[Start of section]
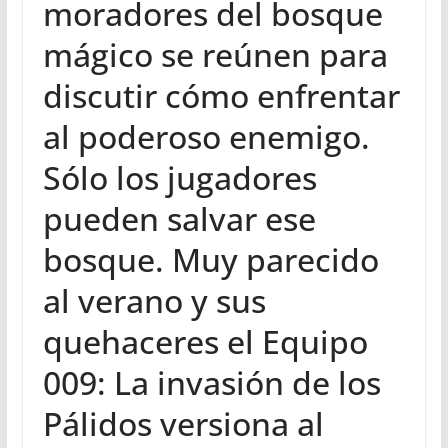
moradores del bosque
mágico se reúnen para
discutir cómo enfrentar
al poderoso enemigo.
Sólo los jugadores
pueden salvar ese
bosque. Muy parecido
al verano y sus
quehaceres el Equipo
009: La invasión de los
Pálidos versiona al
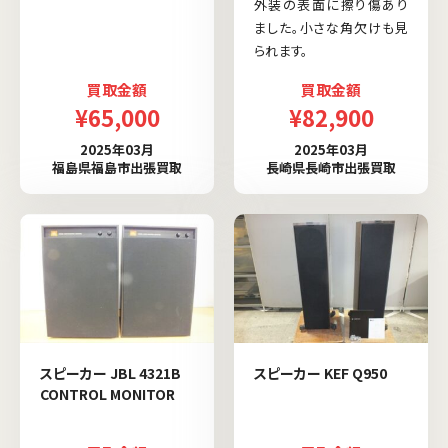
外装の表面に擦り傷あり
ました。小さな角欠けも見
られます。
買取金額
買取金額
¥65,000
¥82,900
2025年03月
2025年03月
福島県福島市出張買取
長崎県長崎市出張買取
スピーカー JBL 4321B
スピーカー KEF Q950
CONTROL MONITOR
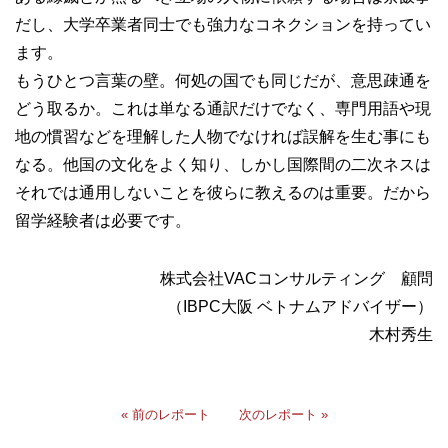
だし、大学卒業者同士でも強力なコネクションを持ってい
ます。
もうひとつ言葉の壁。何処の国でも同じだが、意思疎通を
どう取るか。これは単なる通訳だけでなく、専門用語や現
地の慣習などを理解した人物でなければ誤解を生む事にも
なる。他国の文化をよく知り、しかし国際間の二次ネスは
それでは通用しないことを彼らに教えるのは重要。だから
留学経験者は必要です。
株式会社VACコンサルティング 顧問
（IBPC大阪 ベトナムアドバイザー）
木村秀生
« 前のレポート
次のレポート »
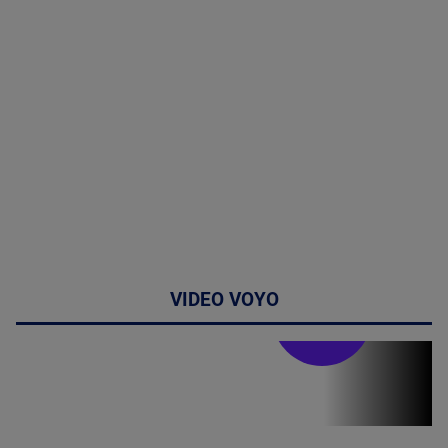
VIDEO VOYO
Stirile PRO TV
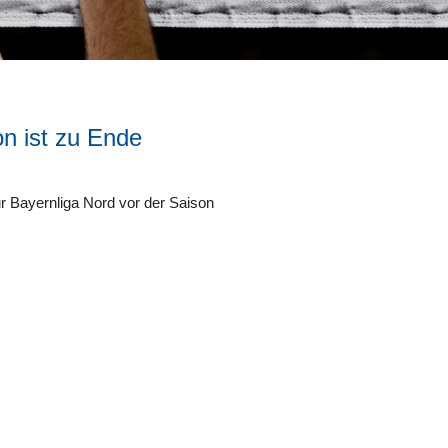
on ist zu Ende
eiträge.
ur Bayernliga Nord vor der Saison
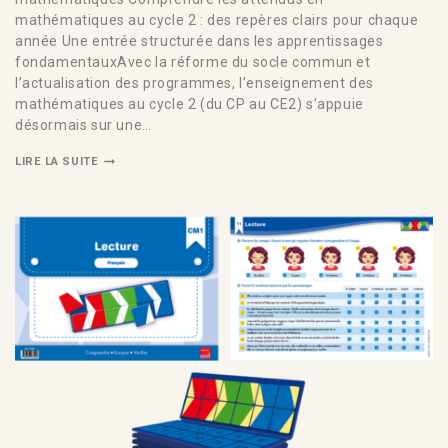
mathématiques au cycle 2 : des repères clairs pour chaque
année Une entrée structurée dans les apprentissages
fondamentauxAvec la réforme du socle commun et
l’actualisation des programmes, l’enseignement des
mathématiques au cycle 2 (du CP au CE2) s’appuie
désormais sur une…
LIRE LA SUITE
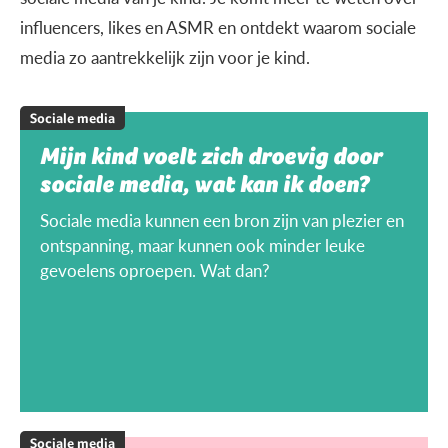
influencers, likes en ASMR en ontdekt waarom sociale
media zo aantrekkelijk zijn voor je kind.
Sociale media
Mijn kind voelt zich droevig door
sociale media, wat kan ik doen?
Sociale media kunnen een bron zijn van plezier en
ontspanning, maar kunnen ook minder leuke
gevoelens oproepen. Wat dan?
Sociale media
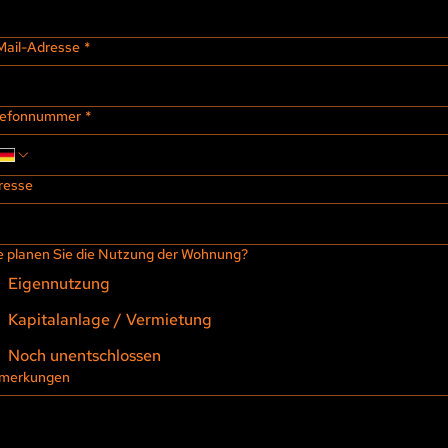
Mail-Adresse
*
lefonnummer
*
resse
e planen Sie die Nutzung der Wohnung?
Eigennutzung
Kapitalanlage / Vermietung
Noch unentschlossen
merkungen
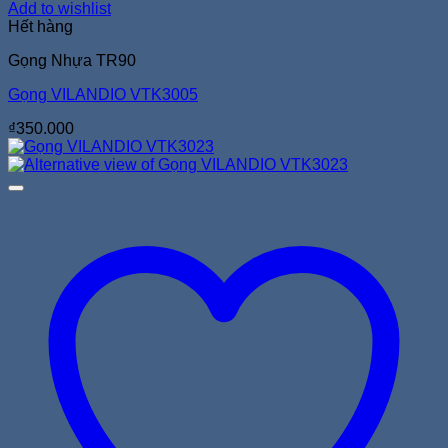
Add to wishlist
Hết hàng
Gọng Nhựa TR90
Gọng VILANDIO VTK3005
₫
350.000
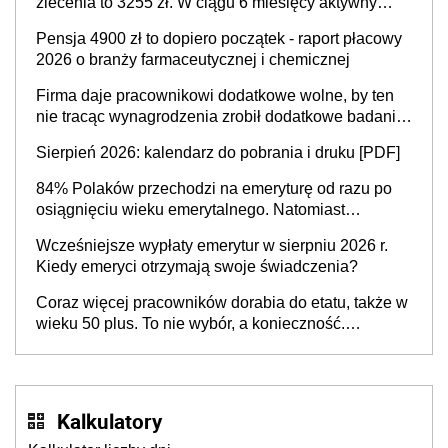
zlecenia to 3255 zł. W ciągu 6 miesięcy aktywny
freelancer-student zarabia ponad 10,7 tys. zł
Pensja 4900 zł to dopiero początek - raport płacowy
2026 o branży farmaceutycznej i chemicznej
Firma daje pracownikowi dodatkowe wolne, by ten
nie tracąc wynagrodzenia zrobił dodatkowe badania.
Ten benefit się sprawdza
Sierpień 2026: kalendarz do pobrania i druku [PDF]
84% Polaków przechodzi na emeryturę od razu po
osiągnięciu wieku emerytalnego. Natomiast
pokolenie X musi pracować dłużej, ale czy jest w
Wcześniejsze wypłaty emerytur w sierpniu 2026 r.
stanie? Pracownicy 45+ to siła napędowa
Kiedy emeryci otrzymają swoje świadczenia?
gospodarki
Coraz więcej pracowników dorabia do etatu, także w
wieku 50 plus. To nie wybór, a konieczność.
Powodem są rosnące koszty życia
Kalkulatory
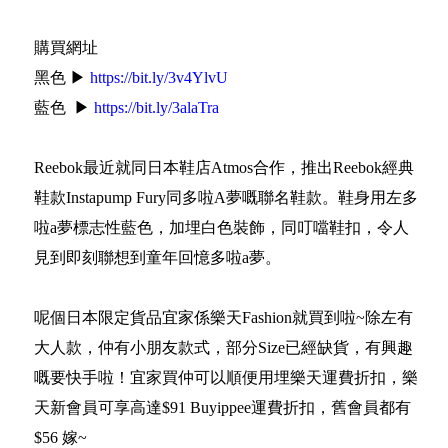
購買網址
黑色 ▶
https://bit.ly/3v4YlvU
藍色 ▶
https://bit.ly/3alaTra
Reebok最近就同日本鞋店Atmos合作，推出Reebok經典
鞋款Instapump Fury同多啦A夢嘅聯名鞋款。鞋身用左多
啦a夢標志性藍色，加埋白色裝飾，同叮噹鞋扣，令人
見到即刻聯想到童年回憶多啦a夢。
呢個日本限定貨品宜家係樂天Fashion就買到啦~除左有
大人款，仲有小朋友款式，部分Size已經缺貨，有興趣
嘅要快手啦！宜家買仲可以順便用埋樂天運費折扣，樂
天新會員可享高達$91 Buyippee運費折扣，舊會員都有
$56 嫁~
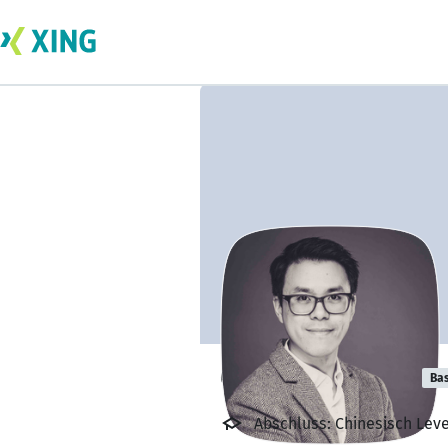
Cao Tuan Pham
Bas
Abschluss: Chinesisch Leve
[End of section]
* ASSIGNMENT
Could you return the listing above exactly, minus its pictures?

* TASK ANSWER
moradores del bosque
mágico se reúnen para
discutir cómo enfrentar
al poderoso enemigo.
Sólo los jugadores
pueden salvar ese
bosque. Muy parecido
al verano y sus
quehaceres el Equipo
009: La invasión de los
Pálidos versiona al
外装の表面に擦り傷あり
ました。小さな角欠けも見
られます。
買取金額
買取金額
¥65,000
¥82,900
2025年03月
2025年03月
福島県福島市出張買取
長崎県長崎市出張買取
スピーカー JBL 4321B
スピーカー KEF Q950
CONTROL MONITOR
だし、大学卒業者同士でも強力なコネクションを持ってい
ます。
もうひとつ言葉の壁。何処の国でも同じだが、意思疎通を
どう取るか。これは単なる通訳だけでなく、専門用語や現
地の慣習などを理解した人物でなければ誤解を生む事にも
なる。他国の文化をよく知り、しかし国際間の二次ネスは
それでは通用しないことを彼らに教えるのは重要。だから
留学経験者は必要です。
株式会社VACコンサルティング 顧問
（IBPC大阪 ベトナムアドバイザー）
木村秀生
« 前のレポート
次のレポート »
VIDEO VOYO
Stirile PRO TV
on ist zu Ende
eiträge.
ur Bayernliga Nord vor der Saison
mathématiques au cycle 2 : des repères clairs pour chaque
année Une entrée structurée dans les apprentissages
fondamentauxAvec la réforme du socle commun et
l’actualisation des programmes, l’enseignement des
mathématiques au cycle 2 (du CP au CE2) s’appuie
désormais sur une…
LIRE LA SUITE
influencers, likes en ASMR en ontdekt waarom sociale
media zo aantrekkelijk zijn voor je kind.
Sociale media
Mijn kind voelt zich droevig door
sociale media, wat kan ik doen?
Sociale media kunnen een bron zijn van plezier en
ontspanning, maar kunnen ook minder leuke
gevoelens oproepen. Wat dan?
Sociale media
Mail-Adresse
*
lefonnummer
*
resse
e planen Sie die Nutzung der Wohnung?
Eigennutzung
Kapitalanlage / Vermietung
Noch unentschlossen
merkungen
Add to wishlist
Hết hàng
Gọng Nhựa TR90
Gọng VILANDIO VTK3005
₫
350.000
zlecenia to 3255 zł. W ciągu 6 miesięcy aktywny
freelancer-student zarabia ponad 10,7 tys. zł
Pensja 4900 zł to dopiero początek - raport płacowy
2026 o branży farmaceutycznej i chemicznej
Firma daje pracownikowi dodatkowe wolne, by ten
nie tracąc wynagrodzenia zrobił dodatkowe badania.
Ten benefit się sprawdza
Sierpień 2026: kalendarz do pobrania i druku [PDF]
84% Polaków przechodzi na emeryturę od razu po
osiągnięciu wieku emerytalnego. Natomiast
pokolenie X musi pracować dłużej, ale czy jest w
Wcześniejsze wypłaty emerytur w sierpniu 2026 r.
stanie? Pracownicy 45+ to siła napędowa
Kiedy emeryci otrzymają swoje świadczenia?
gospodarki
Coraz więcej pracowników dorabia do etatu, także w
wieku 50 plus. To nie wybór, a konieczność.
Powodem są rosnące koszty życia
Kalkulatory
購買網址
黑色 ▶
https://bit.ly/3v4YlvU
藍色 ▶
https://bit.ly/3alaTra
Reebok最近就同日本鞋店Atmos合作，推出Reebok經典
鞋款Instapump Fury同多啦A夢嘅聯名鞋款。鞋身用左多
啦a夢標志性藍色，加埋白色裝飾，同叮噹鞋扣，令人
見到即刻聯想到童年回憶多啦a夢。
呢個日本限定貨品宜家係樂天Fashion就買到啦~除左有
大人款，仲有小朋友款式，部分Size已經缺貨，有興趣
嘅要快手啦！宜家買仲可以順便用埋樂天運費折扣，樂
天新會員可享高達$91 Buyippee運費折扣，舊會員都有
$56 嫁~
Cao Tuan Pham
Bas
Abschluss: Chinesisch Leve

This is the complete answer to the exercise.